**Assigned task**
Reproduce the lines below exactly, starting at the one containing "お問い合わせ・お打合せ予約 (507, 36)" and stopping at the final line.

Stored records
↓↓↓
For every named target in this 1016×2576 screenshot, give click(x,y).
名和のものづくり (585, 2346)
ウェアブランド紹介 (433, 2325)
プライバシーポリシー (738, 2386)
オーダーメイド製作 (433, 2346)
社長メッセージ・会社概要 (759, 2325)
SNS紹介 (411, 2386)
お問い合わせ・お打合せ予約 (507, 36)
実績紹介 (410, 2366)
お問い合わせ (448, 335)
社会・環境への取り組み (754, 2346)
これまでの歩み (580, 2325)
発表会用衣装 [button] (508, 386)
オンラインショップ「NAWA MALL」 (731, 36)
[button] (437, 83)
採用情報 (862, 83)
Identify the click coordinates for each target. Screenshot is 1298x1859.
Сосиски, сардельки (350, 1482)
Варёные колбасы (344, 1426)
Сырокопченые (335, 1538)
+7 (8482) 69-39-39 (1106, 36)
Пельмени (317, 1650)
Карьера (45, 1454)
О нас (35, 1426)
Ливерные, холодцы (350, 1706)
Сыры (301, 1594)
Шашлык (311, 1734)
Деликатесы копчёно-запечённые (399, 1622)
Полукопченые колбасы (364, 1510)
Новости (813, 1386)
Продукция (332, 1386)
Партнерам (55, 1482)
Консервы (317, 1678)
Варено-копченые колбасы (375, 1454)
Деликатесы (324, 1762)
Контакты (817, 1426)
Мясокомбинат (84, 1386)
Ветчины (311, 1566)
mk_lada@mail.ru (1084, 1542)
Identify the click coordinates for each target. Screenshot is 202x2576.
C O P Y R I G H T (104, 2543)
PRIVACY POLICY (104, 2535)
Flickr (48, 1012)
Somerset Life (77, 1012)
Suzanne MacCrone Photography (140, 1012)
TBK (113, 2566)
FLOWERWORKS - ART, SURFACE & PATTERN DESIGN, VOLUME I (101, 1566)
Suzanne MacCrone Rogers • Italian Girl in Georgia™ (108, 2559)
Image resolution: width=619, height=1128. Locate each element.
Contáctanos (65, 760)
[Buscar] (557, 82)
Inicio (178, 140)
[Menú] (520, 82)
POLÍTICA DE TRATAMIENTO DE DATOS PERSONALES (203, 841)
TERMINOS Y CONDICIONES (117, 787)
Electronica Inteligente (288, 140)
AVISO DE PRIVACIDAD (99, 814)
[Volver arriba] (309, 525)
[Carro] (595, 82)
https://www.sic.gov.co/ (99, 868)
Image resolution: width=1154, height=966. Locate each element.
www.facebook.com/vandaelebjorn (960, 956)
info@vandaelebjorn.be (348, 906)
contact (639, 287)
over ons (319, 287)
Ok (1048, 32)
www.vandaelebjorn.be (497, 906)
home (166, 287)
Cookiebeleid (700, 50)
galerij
↑↑↑
**Solution for this problem**
お問い合わせ・お打合せ予約 (507, 36)
実績紹介 (410, 2366)
お問い合わせ (448, 335)
社会・環境への取り組み (754, 2346)
これまでの歩み (580, 2325)
発表会用衣装 [button] (508, 386)
オンラインショップ「NAWA MALL」 (731, 36)
[button] (437, 83)
採用情報 (862, 83)
Identify the click coordinates for each target. Screenshot is 1298x1859.
Сосиски, сардельки (350, 1482)
Варёные колбасы (344, 1426)
Сырокопченые (335, 1538)
+7 (8482) 69-39-39 (1106, 36)
Пельмени (317, 1650)
Карьера (45, 1454)
О нас (35, 1426)
Ливерные, холодцы (350, 1706)
Сыры (301, 1594)
Шашлык (311, 1734)
Деликатесы копчёно-запечённые (399, 1622)
Полукопченые колбасы (364, 1510)
Новости (813, 1386)
Продукция (332, 1386)
Партнерам (55, 1482)
Консервы (317, 1678)
Варено-копченые колбасы (375, 1454)
Деликатесы (324, 1762)
Контакты (817, 1426)
Мясокомбинат (84, 1386)
Ветчины (311, 1566)
mk_lada@mail.ru (1084, 1542)
Identify the click coordinates for each target. Screenshot is 202x2576.
C O P Y R I G H T (104, 2543)
PRIVACY POLICY (104, 2535)
Flickr (48, 1012)
Somerset Life (77, 1012)
Suzanne MacCrone Photography (140, 1012)
TBK (113, 2566)
FLOWERWORKS - ART, SURFACE & PATTERN DESIGN, VOLUME I (101, 1566)
Suzanne MacCrone Rogers • Italian Girl in Georgia™ (108, 2559)
Image resolution: width=619, height=1128. Locate each element.
Contáctanos (65, 760)
[Buscar] (557, 82)
Inicio (178, 140)
[Menú] (520, 82)
POLÍTICA DE TRATAMIENTO DE DATOS PERSONALES (203, 841)
TERMINOS Y CONDICIONES (117, 787)
Electronica Inteligente (288, 140)
AVISO DE PRIVACIDAD (99, 814)
[Volver arriba] (309, 525)
[Carro] (595, 82)
https://www.sic.gov.co/ (99, 868)
Image resolution: width=1154, height=966. Locate each element.
www.facebook.com/vandaelebjorn (960, 956)
info@vandaelebjorn.be (348, 906)
contact (639, 287)
over ons (319, 287)
Ok (1048, 32)
www.vandaelebjorn.be (497, 906)
home (166, 287)
Cookiebeleid (700, 50)
galerij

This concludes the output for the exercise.